**WHAT IS REQUIRED**: Lines below that include the word "انزال" should each be copied.

Stored data entries:
·····

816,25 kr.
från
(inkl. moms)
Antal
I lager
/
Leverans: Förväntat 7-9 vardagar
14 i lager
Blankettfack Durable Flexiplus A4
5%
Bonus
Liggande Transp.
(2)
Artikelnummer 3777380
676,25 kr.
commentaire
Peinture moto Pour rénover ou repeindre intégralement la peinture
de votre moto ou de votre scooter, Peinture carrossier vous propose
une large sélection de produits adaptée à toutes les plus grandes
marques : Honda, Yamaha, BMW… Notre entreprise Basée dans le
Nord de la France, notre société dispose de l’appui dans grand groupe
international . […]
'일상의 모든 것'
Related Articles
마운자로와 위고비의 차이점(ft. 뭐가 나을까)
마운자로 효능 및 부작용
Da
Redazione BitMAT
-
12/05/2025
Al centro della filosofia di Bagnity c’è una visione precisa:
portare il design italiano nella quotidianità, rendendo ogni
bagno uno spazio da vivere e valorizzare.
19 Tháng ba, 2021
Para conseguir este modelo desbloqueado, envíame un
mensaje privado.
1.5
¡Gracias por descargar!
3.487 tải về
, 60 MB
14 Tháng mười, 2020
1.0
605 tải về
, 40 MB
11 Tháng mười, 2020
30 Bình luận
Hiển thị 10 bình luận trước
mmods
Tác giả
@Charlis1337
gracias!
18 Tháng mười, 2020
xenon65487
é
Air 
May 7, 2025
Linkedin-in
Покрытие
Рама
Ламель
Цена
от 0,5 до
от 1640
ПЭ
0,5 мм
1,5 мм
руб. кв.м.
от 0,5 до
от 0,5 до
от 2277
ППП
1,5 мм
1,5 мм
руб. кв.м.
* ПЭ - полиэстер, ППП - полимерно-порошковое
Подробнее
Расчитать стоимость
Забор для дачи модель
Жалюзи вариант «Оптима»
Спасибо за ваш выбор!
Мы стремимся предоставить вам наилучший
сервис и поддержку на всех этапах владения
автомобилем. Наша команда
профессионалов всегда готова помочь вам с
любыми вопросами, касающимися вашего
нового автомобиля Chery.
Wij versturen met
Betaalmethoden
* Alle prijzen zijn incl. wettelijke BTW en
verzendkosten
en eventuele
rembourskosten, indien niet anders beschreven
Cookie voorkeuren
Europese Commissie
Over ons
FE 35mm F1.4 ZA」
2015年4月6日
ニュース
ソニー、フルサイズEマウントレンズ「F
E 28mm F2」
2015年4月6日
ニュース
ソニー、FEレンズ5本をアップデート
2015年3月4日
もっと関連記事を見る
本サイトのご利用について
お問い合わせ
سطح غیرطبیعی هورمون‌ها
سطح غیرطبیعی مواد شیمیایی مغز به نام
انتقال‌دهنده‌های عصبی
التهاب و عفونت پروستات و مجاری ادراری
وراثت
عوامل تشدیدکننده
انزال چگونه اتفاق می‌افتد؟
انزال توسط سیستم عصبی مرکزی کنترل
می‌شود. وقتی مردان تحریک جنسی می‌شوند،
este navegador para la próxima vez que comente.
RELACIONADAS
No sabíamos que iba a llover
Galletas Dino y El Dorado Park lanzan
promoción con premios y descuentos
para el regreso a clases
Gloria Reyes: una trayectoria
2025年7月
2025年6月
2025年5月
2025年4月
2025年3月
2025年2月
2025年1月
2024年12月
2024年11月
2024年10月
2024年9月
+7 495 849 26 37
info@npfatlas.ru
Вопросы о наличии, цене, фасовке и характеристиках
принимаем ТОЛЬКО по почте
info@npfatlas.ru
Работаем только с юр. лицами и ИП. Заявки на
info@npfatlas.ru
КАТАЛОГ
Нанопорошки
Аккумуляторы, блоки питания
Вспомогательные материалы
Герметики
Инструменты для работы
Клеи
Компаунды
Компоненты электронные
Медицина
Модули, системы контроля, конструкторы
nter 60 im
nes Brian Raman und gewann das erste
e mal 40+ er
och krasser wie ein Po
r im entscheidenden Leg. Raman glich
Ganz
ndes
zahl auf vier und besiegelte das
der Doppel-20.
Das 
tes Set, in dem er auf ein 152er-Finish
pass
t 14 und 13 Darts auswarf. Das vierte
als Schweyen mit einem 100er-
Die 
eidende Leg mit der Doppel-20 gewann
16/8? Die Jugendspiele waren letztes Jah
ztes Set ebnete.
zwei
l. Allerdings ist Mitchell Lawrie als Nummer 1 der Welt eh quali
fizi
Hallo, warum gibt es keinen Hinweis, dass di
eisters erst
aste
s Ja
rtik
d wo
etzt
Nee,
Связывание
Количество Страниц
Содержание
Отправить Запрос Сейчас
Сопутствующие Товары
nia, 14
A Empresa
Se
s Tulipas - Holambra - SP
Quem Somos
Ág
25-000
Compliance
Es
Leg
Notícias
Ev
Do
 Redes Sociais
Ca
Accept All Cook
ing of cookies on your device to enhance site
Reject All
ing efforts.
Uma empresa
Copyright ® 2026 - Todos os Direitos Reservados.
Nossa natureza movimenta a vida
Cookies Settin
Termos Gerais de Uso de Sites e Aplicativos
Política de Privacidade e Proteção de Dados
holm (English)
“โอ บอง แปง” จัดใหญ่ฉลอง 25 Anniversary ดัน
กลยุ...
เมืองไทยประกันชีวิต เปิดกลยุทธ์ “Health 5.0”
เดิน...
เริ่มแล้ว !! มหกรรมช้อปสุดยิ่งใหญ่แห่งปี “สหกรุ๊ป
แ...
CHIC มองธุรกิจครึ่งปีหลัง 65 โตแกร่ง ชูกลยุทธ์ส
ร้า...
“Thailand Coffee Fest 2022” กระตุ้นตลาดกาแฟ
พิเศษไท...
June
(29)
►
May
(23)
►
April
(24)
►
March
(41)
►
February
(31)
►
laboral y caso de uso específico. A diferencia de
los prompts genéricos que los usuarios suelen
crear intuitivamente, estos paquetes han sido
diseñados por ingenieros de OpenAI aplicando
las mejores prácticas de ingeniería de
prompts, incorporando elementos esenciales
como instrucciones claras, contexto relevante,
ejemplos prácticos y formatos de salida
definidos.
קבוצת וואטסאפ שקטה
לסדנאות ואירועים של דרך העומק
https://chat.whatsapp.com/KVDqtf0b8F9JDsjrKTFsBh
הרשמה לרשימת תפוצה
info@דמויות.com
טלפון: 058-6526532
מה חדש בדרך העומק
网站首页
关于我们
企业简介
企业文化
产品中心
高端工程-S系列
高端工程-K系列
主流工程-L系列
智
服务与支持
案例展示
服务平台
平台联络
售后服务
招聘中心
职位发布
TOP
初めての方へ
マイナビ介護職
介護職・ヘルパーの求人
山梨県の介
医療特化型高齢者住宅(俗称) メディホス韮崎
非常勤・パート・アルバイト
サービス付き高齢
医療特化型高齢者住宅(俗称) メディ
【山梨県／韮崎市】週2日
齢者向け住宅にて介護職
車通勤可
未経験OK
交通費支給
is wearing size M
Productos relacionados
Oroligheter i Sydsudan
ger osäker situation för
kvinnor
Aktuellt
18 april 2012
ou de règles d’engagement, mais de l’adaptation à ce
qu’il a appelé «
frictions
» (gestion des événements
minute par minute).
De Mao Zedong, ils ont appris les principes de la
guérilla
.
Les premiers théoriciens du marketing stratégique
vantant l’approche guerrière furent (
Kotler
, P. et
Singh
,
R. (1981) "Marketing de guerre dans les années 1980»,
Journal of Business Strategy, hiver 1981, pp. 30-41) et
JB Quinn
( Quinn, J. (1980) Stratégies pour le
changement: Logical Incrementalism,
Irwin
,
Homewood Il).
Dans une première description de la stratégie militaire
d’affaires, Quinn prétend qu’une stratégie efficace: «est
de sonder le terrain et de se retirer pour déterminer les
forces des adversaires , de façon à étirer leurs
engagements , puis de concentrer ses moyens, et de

·····

**SOLUTION FOR THIS PROBLEM**:
انزال چگونه اتفاق می‌افتد؟
انزال توسط سیستم عصبی مرکزی کنترل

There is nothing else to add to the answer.